Sunday, March 7, 2010

The Sunday Memory Drawer - My Childhood Church

It's the Lenten season and that's a mandate for self reflection. So, I'll join in here on the next few Sundays. Self reflecting.

All about my childhood church which is pictured above in its current condition.

St. Peter's Evangelical Lutheran Church on East 219th Street in the Bronx. Still there, although now there is the recent addition of a fellowship hall to the building's right. Remarkably, the main portion of the church looks the same as it did when I first walked through its doors when I was around four or five.

Actually, I was in there a little sooner than that. I was baptized there at the age of four months. Despite my usually astute photographic memory, I recall little about that day. I am guessing my parents were in attendance, although I would not be shocked if my mother stayed home with one of her sinus headaches. And I'm pretty sure the sprinkling of the water would have freaked me out. But, I figure this was one of those mega-family events that dragged out from the woodwork every distant relative or friend. After all, there was the post-christening promise of good food and even better booze.

It was fitting that my family was there in this church on that day because pretty much everybody in our tribe attended St. Peter's. In European countries around the turn of the 20th century, the village church was the fulcrum of all activity. Everybody was the cousin of somebody else. Or married to the cousin of somebody else. And all social activities centered around whichever steeple dominated the center of town.

Those traditions followed these folks when they migrated to the United States. My grandparents and their compatriots all came from Germany and landed within a ten block radius. The center of the circle? St. Peter's. And, from everything my grandmother told me, pretty much everything they did for fun back when had some direct or remote connection to the church. Dances, parties, weddings, funerals. My family alone probably managed to keep the place open 24/7.

Now, of course, Grandma's recollections to me about the church needed to be taken with several grains of salt. Or a whole container of Morton's Salt. Maybe even Lot's wife herself. Because, as I remember her stories, I have been able to now poke some holes into the plotline.

Grandma told me that our family helped to construct the church. I bought that hook, line, and sinker. Except my recent Internet research tells me the church was built in 1894, a good 10 to 15 years before my grandparents got off whatever boat they came over on. There were some other urban legends as well. When I heard that Jesus himself had gone to the hardware store with my grandfather to pick up some nails, I knew that Grandma's memory had become a little fuzzy.

But, the story she told about the gala party held to celebrate the burning of the church mortgage is valid. It is mentioned prominently still on the church's current website. This happened around 1944, smack in the middle of World War II. Grandma was also right about how devastating that war was for our church.
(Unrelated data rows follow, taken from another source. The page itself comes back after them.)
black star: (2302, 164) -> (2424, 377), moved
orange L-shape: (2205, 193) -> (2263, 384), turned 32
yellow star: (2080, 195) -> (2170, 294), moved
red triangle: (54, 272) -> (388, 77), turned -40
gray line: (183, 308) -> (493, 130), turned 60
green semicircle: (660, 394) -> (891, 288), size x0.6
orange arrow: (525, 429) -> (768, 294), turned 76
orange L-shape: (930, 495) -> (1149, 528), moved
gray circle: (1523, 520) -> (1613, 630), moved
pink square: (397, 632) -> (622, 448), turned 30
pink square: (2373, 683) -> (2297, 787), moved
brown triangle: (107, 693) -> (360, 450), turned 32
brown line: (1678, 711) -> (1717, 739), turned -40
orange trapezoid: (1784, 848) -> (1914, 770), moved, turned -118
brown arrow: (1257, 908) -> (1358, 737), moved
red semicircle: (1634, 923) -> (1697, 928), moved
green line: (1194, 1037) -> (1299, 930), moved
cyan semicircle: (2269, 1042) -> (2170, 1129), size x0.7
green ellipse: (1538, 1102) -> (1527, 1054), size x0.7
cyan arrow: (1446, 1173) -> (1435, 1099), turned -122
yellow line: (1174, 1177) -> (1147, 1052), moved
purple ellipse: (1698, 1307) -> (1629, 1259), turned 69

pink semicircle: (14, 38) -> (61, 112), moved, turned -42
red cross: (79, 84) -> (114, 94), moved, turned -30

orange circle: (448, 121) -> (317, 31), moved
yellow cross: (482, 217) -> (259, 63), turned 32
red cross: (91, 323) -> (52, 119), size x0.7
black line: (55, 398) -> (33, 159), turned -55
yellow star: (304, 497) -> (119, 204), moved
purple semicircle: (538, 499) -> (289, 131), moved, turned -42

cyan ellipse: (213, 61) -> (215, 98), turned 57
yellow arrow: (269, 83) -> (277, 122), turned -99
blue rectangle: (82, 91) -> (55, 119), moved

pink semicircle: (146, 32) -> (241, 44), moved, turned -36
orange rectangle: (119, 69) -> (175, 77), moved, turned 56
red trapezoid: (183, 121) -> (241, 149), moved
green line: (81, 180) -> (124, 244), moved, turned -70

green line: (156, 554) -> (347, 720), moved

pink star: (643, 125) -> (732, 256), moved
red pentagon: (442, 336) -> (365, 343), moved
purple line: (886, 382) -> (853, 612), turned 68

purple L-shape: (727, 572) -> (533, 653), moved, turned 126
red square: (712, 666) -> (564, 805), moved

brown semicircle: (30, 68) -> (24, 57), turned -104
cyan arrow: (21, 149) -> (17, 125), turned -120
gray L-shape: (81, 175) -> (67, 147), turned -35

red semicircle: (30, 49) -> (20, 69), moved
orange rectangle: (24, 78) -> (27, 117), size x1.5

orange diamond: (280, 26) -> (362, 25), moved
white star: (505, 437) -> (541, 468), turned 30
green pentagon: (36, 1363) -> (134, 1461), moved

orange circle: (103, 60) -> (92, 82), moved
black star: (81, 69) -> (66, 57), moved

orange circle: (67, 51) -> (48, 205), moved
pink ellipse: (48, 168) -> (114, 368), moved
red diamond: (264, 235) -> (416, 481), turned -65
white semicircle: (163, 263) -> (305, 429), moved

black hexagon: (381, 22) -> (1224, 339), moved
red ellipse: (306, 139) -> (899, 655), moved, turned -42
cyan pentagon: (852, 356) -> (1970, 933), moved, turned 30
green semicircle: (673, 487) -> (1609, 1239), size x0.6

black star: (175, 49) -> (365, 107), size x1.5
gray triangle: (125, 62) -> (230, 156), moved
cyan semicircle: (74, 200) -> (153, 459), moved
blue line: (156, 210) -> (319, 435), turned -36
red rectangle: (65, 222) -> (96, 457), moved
Of the total congregation, there were almost seventy people who served overseas in the conflict. Indeed, there were five who did not come back. Grandma's son, my uncle and the person I was named after, was one of them.

I've recently gone through some of my parents' wedding photos and all of them show off St. Peter's Church in glorious black and white. Probably fitting that they were not in color since my mother had experienced a nasty sunburn that day. To get a healthy tan for the wedding, she had gone to an apartment rooftop, "Tar Beach," the day before. And promptly fell asleep. Still, the wedding photos of them exiting St. Peter's are still fun to look at.

Because, in retrospect, I don't remember seeing them at church very much when I was around.

While the church was a great part of my family's socializing early on, it became inexplicably less so once the next generation was born. Oh, the kids had to go to church. There was no hearing our argument otherwise. But, my parents, my aunts, and uncles seemed to get a hall pass on the in-person worship. From time to time, I would ask my mother why she didn't go to church.

"It's a long story."

I'd ask my father.

"It's a long story."

What had happened? I didn't understand. Grandma and Grandpa were still going. There was a conveniently scheduled German-spoken service every Sunday after the English worship. I asked Grandma why my parents didn't go to church.

"Go ask them."

Er, I did. It's apparently a long story.

And a mystery that was never ever solved for me.

But, dutifully, my dad would drive me there every week while I went to Sunday school, which began for me as soon as I entered kindergarten.

And sit in the car outside reading the Sunday funnies.

To be continued...

Dinner last night: Bacon turkey burger at Magnolia.





1 comment:

Anonymous said...

We are both named after dead uncles.